_Directions for this task_: Leaving out pictures, output exactly the lines below from the one that has "Berger published his service’s" through the one that has "any time you like)", and nothing else.

_The input_:
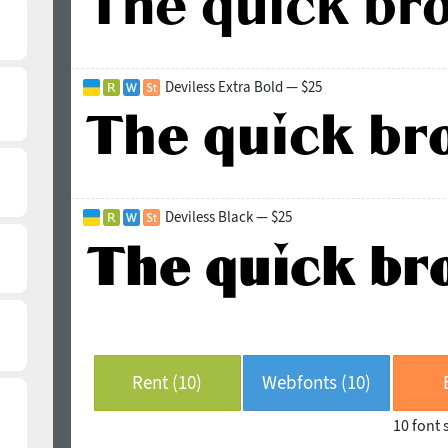
Deviless Extra Bold — $25
Deviless Black — $25
Rent (10)
Webfonts (10)
10 font 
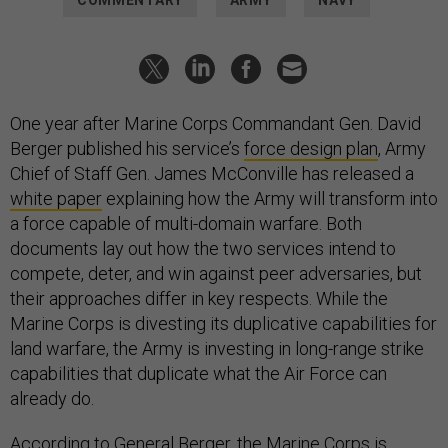
COMMENTARY
ARMY
NAVY
One year after Marine Corps Commandant Gen. David
Berger published his service’s
force design plan
, Army
Chief of Staff Gen. James McConville has released a
white paper
explaining how the Army will transform into
a force capable of multi-domain warfare. Both
documents lay out how the two services intend to
compete, deter, and win against peer adversaries, but
their approaches differ in key respects. While the
Marine Corps is divesting its duplicative capabilities for
land warfare, the Army is investing in long-range strike
capabilities that duplicate what the Air Force can
already do.
According to General Berger, the Marine Corps is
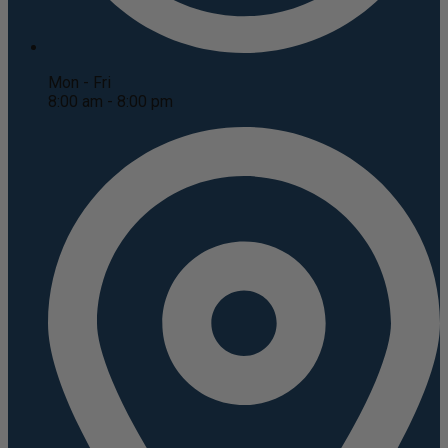
Mon - Fri
8:00 am - 8:00 pm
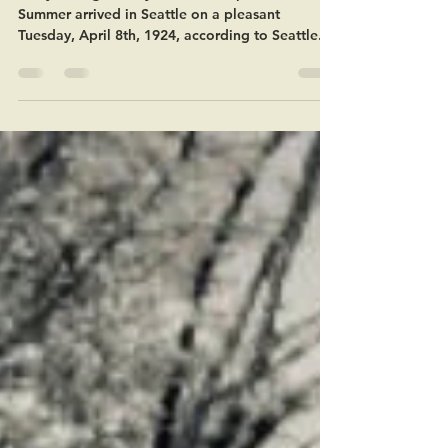
100 years ago today in Seattle. April 8, 1924:
Summer arrived in Seattle on a pleasant
Tuesday, April 8th, 1924, according to Seattle...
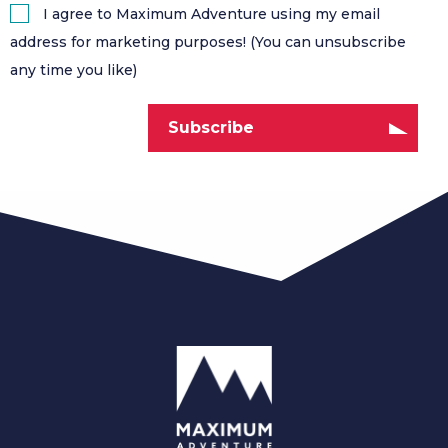
I agree to Maximum Adventure using my email
address for marketing purposes! (You can unsubscribe
any time you like)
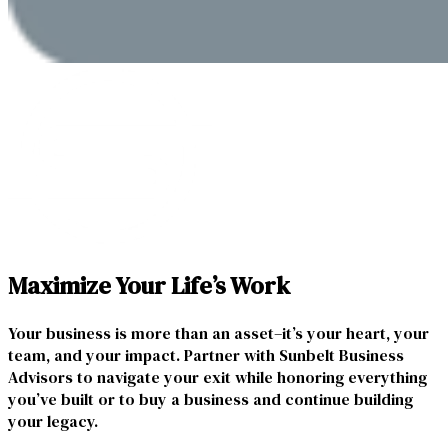
Maximize Your Life’s Work
Your business is more than an asset–it’s your heart, your
team, and your impact. Partner with Sunbelt Business
Advisors to navigate your exit while honoring everything
you’ve built or to buy a business and continue building
your legacy.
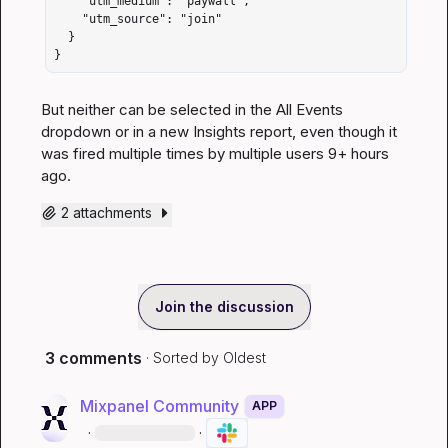
    "utm_medium": "paywall",

    "utm_source": "join"

  }

}
But neither can be selected in the All Events 
dropdown or in a new Insights report, even though it 
was fired multiple times by multiple users 9+ hours 
ago.
2 attachments
Join the discussion
3 comments
· Sorted by
Oldest
Mixpanel Community
APP
·
·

_Task result_:
Berger published his service’s
force design plan
, Army
Chief of Staff Gen. James McConville has released a
white paper
explaining how the Army will transform into
a force capable of multi-domain warfare. Both
documents lay out how the two services intend to
compete, deter, and win against peer adversaries, but
their approaches differ in key respects. While the
Marine Corps is divesting its duplicative capabilities for
land warfare, the Army is investing in long-range strike
capabilities that duplicate what the Air Force can
already do.
According to General Berger, the Marine Corps is
Mon - Fri
8:00 am - 8:00 pm
100 years ago today in Seattle. April 8, 1924:
Summer arrived in Seattle on a pleasant
Tuesday, April 8th, 1924, according to Seattle...
I agree to Maximum Adventure using my email
address for marketing purposes! (You can unsubscribe
any time you like)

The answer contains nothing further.